Timber Cleared to Start Champions League Final for Arsenal
Mikel Arteta will walk into Saturday’s Champions League final with one of his biggest selection headaches suddenly eased. Jurrien Timber, out since March with a groin injury, has been declared fit to start against Paris St-Germain in Budapest.
For weeks, right-back looked like the one crack in Arsenal’s armour. Ben White’s knee ligament injury stripped Arteta of his most trusted option on that flank, forcing a reshuffle that never quite felt permanent. Spain centre-back Cristhian Mosquera has been pushed wide, while Martin Zubimendi and Declan Rice have both filled in from midfield when needed.
Now Timber is back, and not just as a late cameo. Arteta made it clear: the Dutch defender is ready to start. Timber has been pictured in full training in Budapest, moving freely as Arsenal sharpen their plans to dethrone Luis Enrique’s reigning champions.
The timing could hardly be sharper. PSG exposed Arsenal down the sides in last season’s semi-final, knocking them out and underlining the gulf that still existed on the biggest stage. This time, Arsenal arrive as Premier League champions, armed with a title that has ended a 22-year wait and changed the way this team is viewed across Europe.
Arteta, though, wants no sense of satisfaction creeping in.
“No, the ambition is bigger, we have one [trophy] and we want the second one,” the Spaniard said, batting away any notion that the pressure has eased now the league is in the bag. For him, the title is not a destination. It is a launchpad.

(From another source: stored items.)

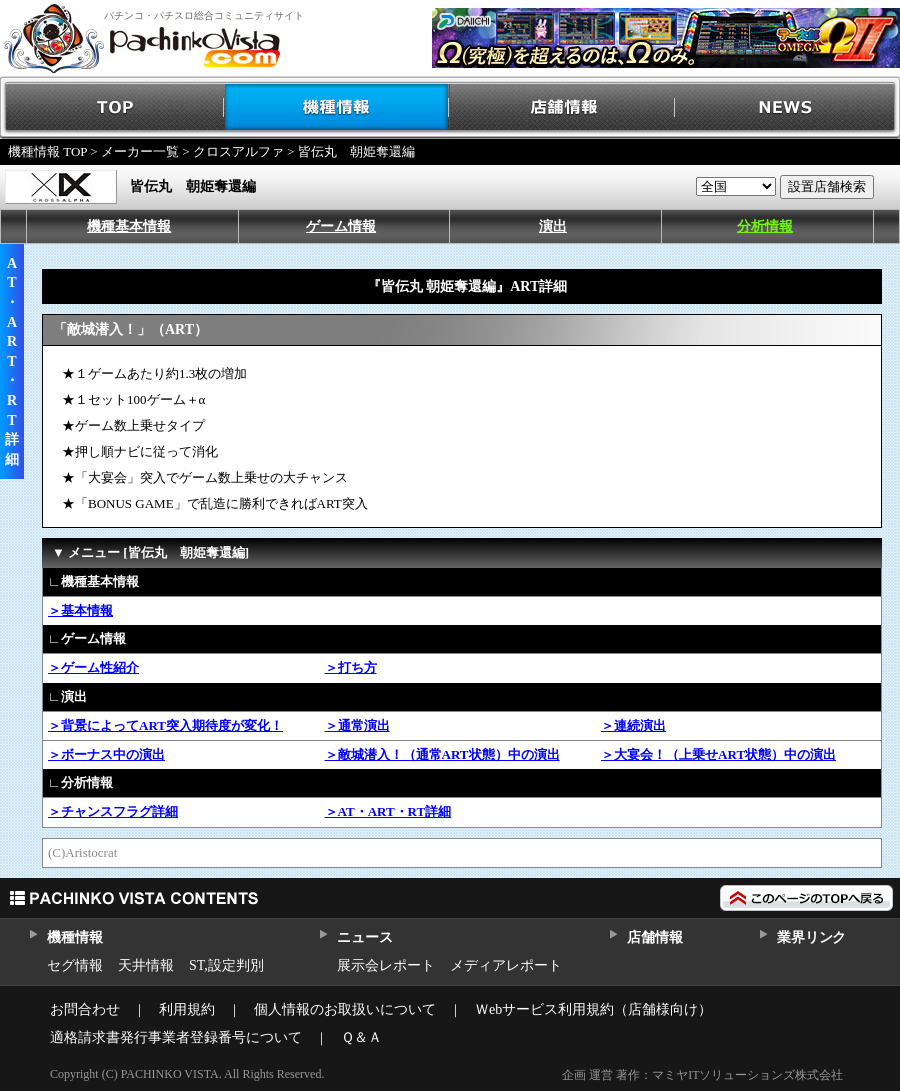  I want to click on ニュース, so click(364, 937).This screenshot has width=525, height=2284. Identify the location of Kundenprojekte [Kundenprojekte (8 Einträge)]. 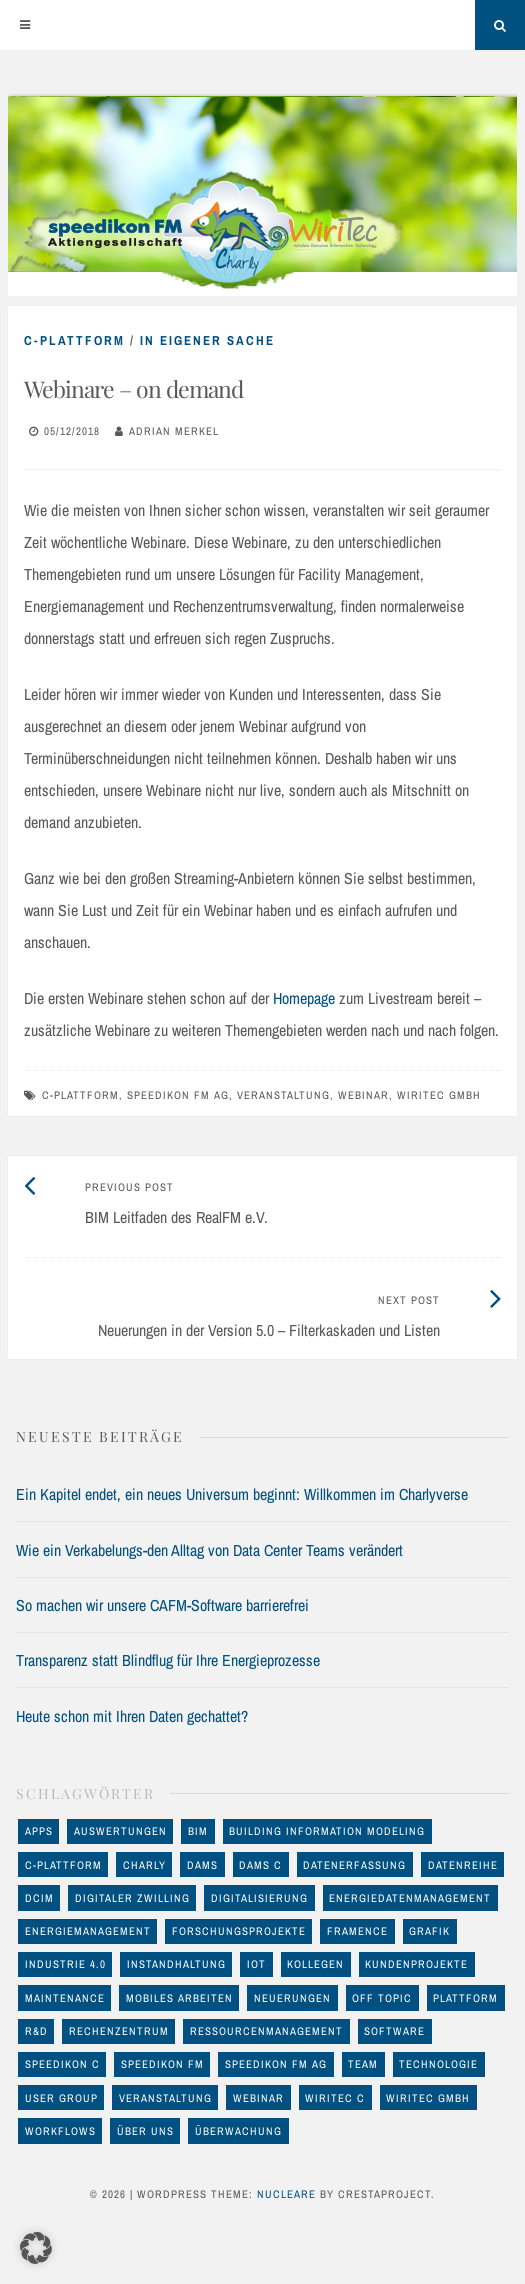
(416, 1964).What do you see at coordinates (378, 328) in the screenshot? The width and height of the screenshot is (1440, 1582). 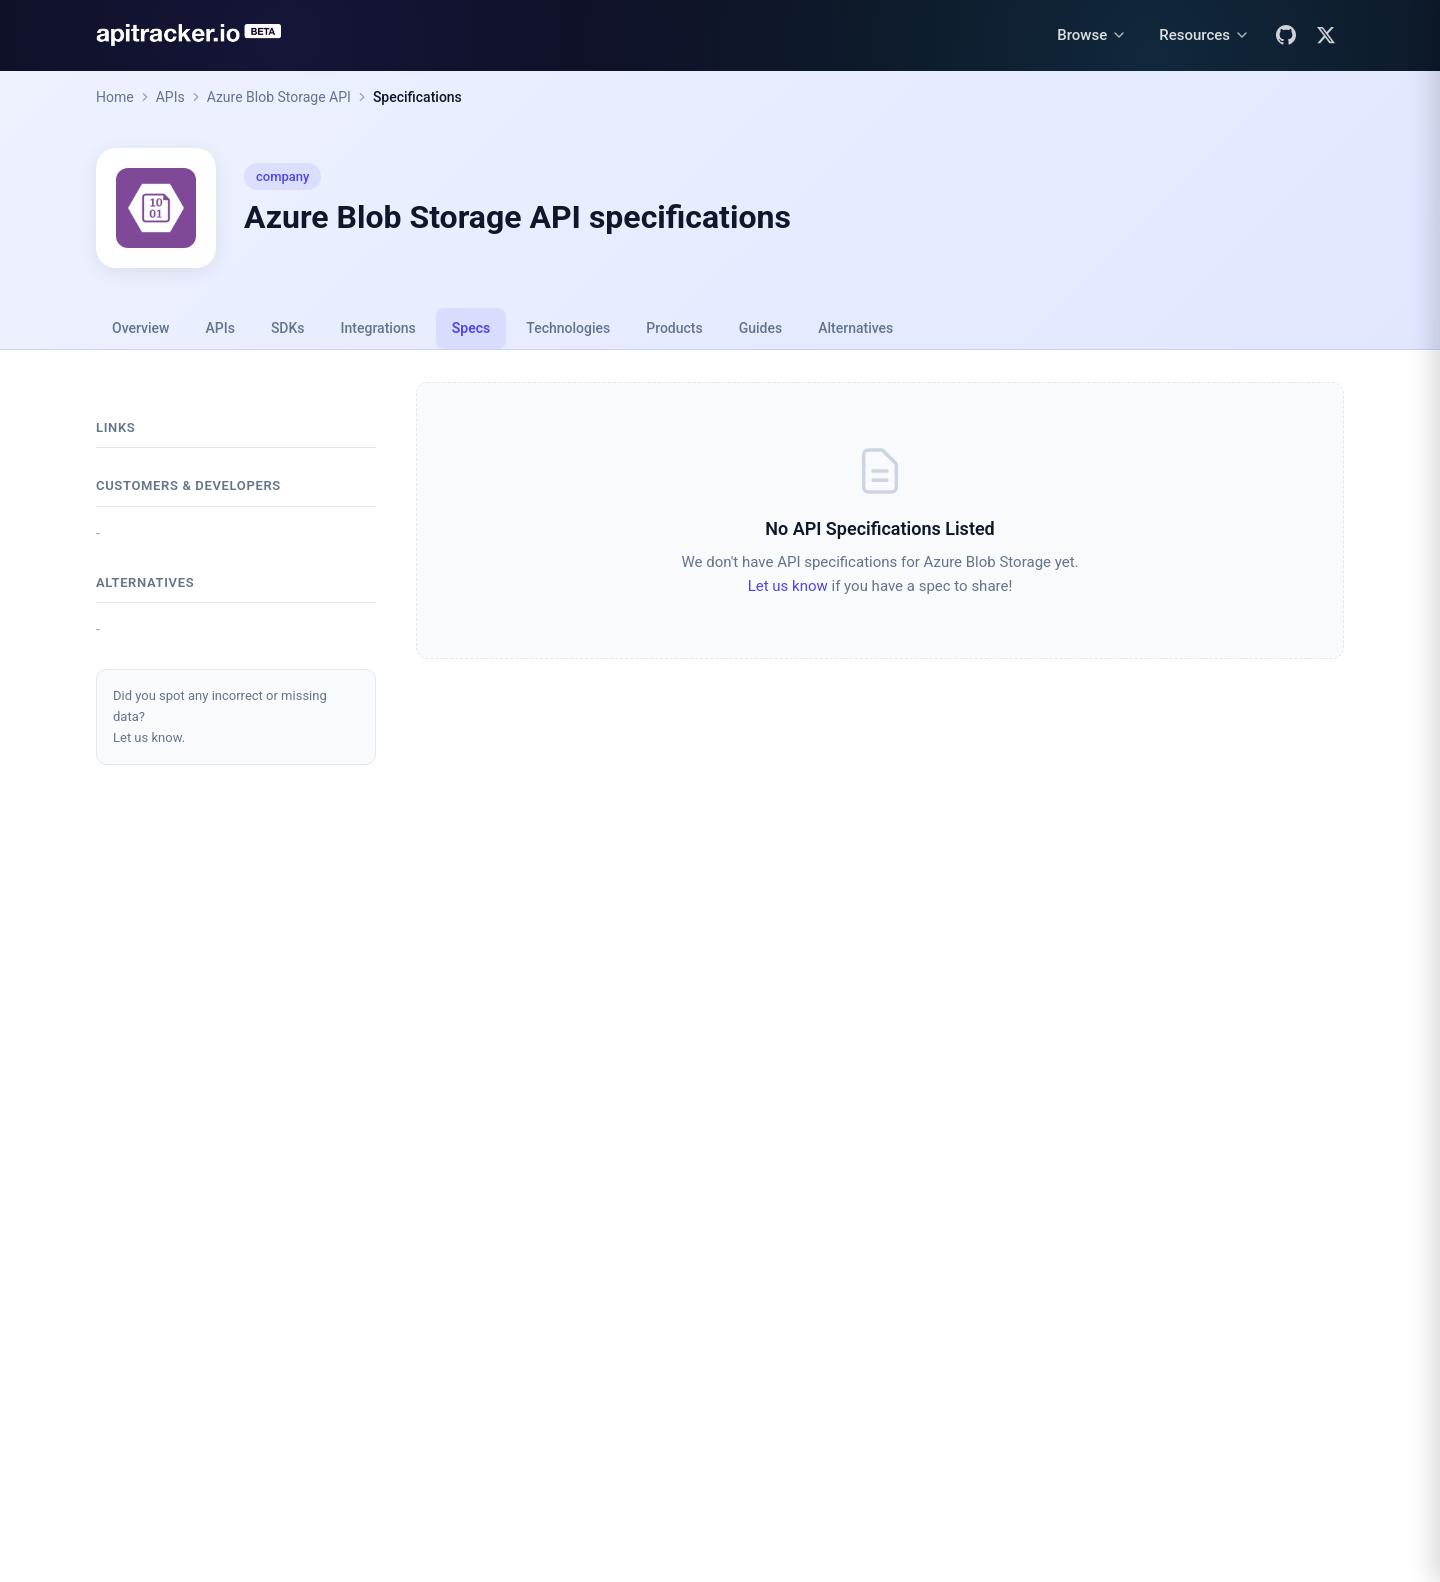 I see `Integrations` at bounding box center [378, 328].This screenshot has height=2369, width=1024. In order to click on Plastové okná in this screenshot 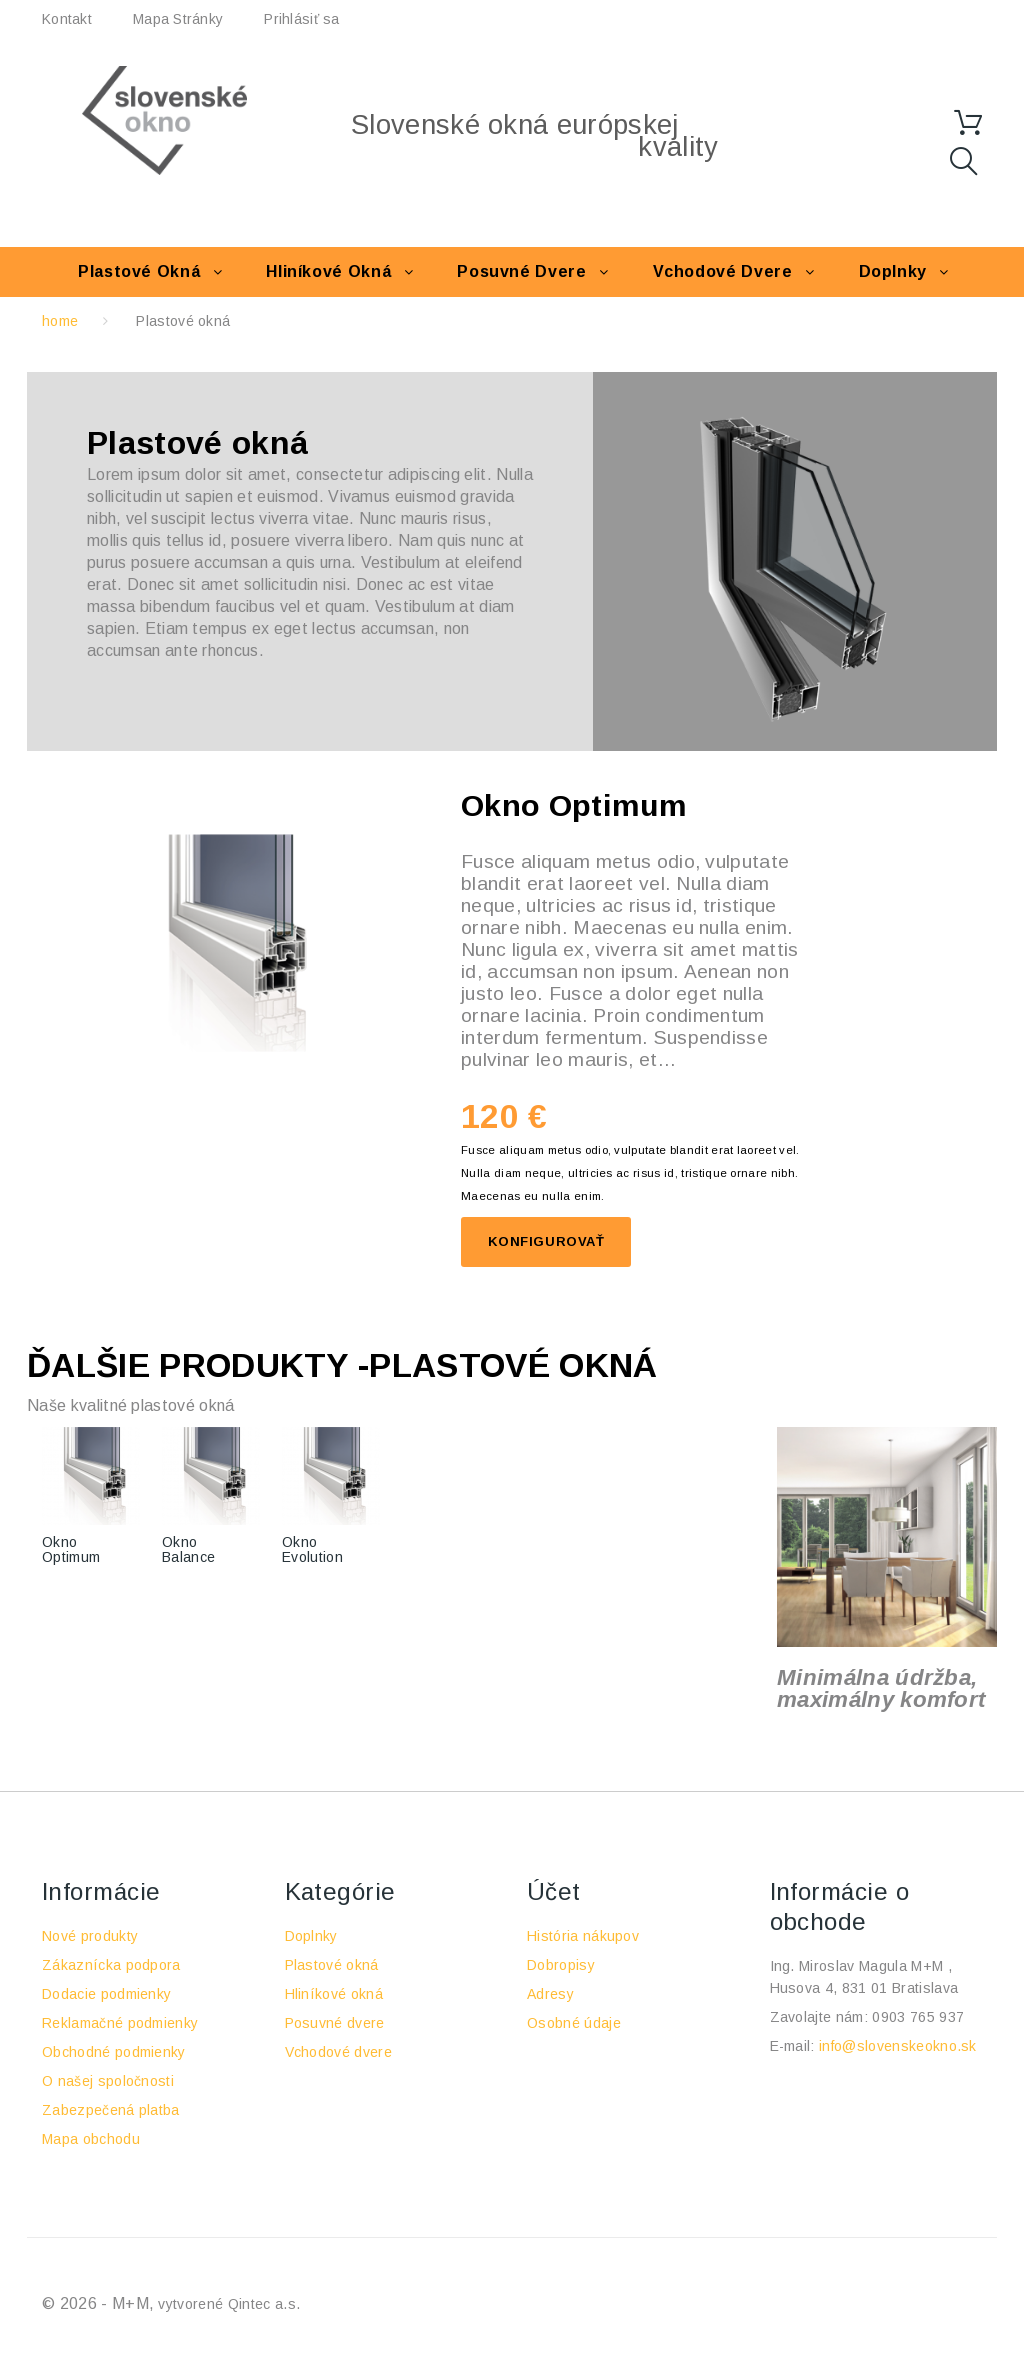, I will do `click(139, 271)`.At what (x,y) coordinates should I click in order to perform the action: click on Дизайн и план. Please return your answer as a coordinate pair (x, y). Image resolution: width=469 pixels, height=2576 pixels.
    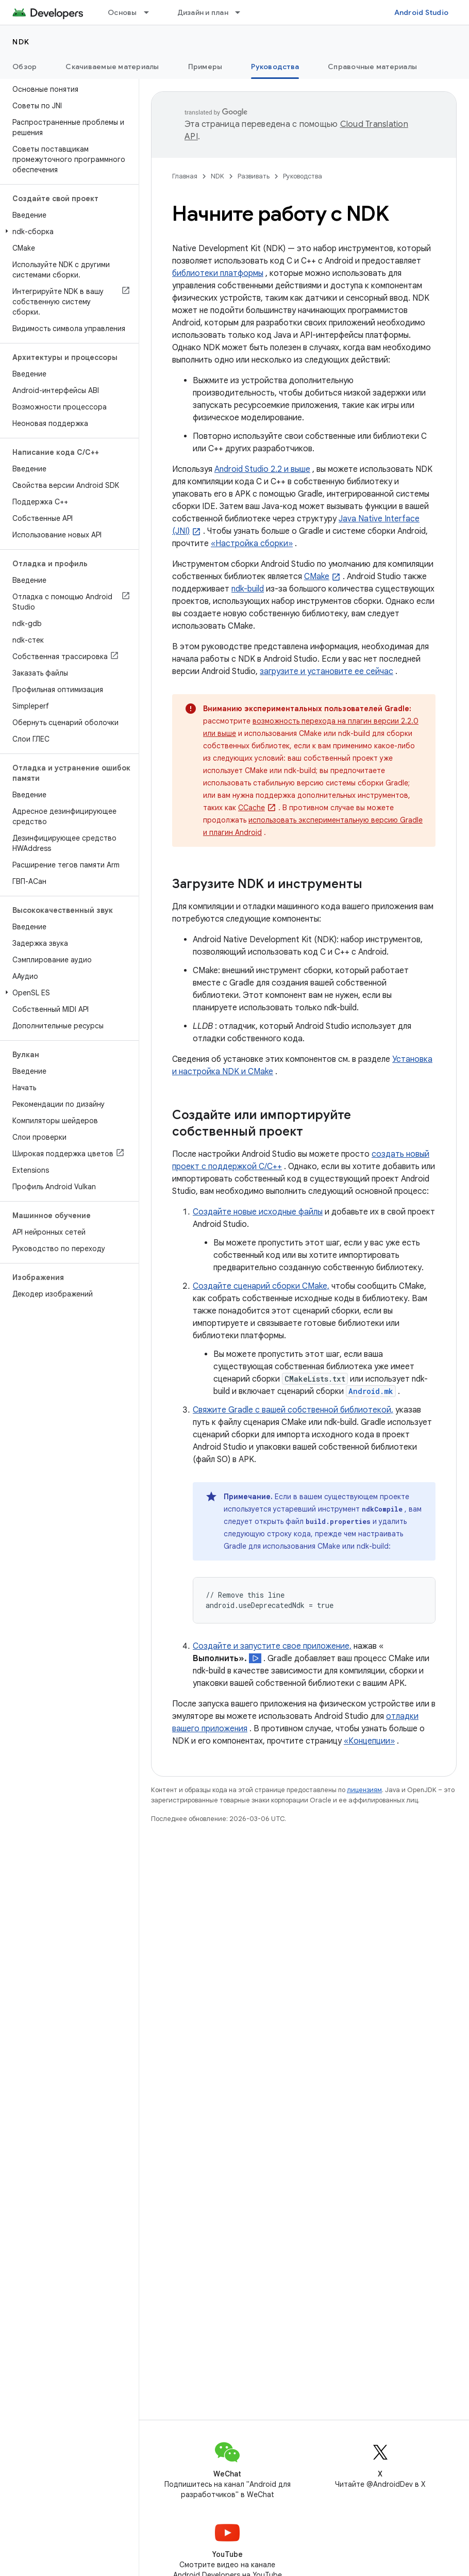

“There has to be a platform to reach bigger destinations and to aim for more,” he added. The message to his players is simple: this is not bonus football. This is the standard now.
The mood around the squad matches that tone. Noni Madueke, who limped off with a hamstring issue against Crystal Palace last weekend, has also been passed fit and is available for selection. Another piece back in place. Another attacking weapon for a night when every sprint, every one-on-one, will matter.
Arteta has leaned heavily on the evidence of recent seasons in Europe, reminding his squad of what they have already produced in this competition and insisting they carry that belief into the final.
“The team is capable because they have shown it in the last seasons [in] this competition, what we have done this season in the competition. I want the players to be so confident that we are going to go and do it.”
Across the halfway line stands the favourite. PSG arrive as defending champions, chasing history of their own as they look to become only the second team in the Champions League era to win back-to-back titles. They know this stage. They know this pressure. And they know Arsenal, having knocked them out 12 months ago.
That semi-final still lingers in the background. Same opponent, higher stakes, a very different Arsenal. Arteta’s side are no longer the hungry outsiders trying to crash the party. They are champions of England, expected to compete, expected to threaten, expected to believe.
PSG carry the status. Arsenal carry the challenge.
“They are defending the trophy and they are the champions and we are here to take that away from them,” Arteta said.
Timber fit. Madueke ready. A title already in the bag and a chance to rip the crown from Europe’s current rulers. For Arsenal, this is no victory lap. It is a shot at something bigger.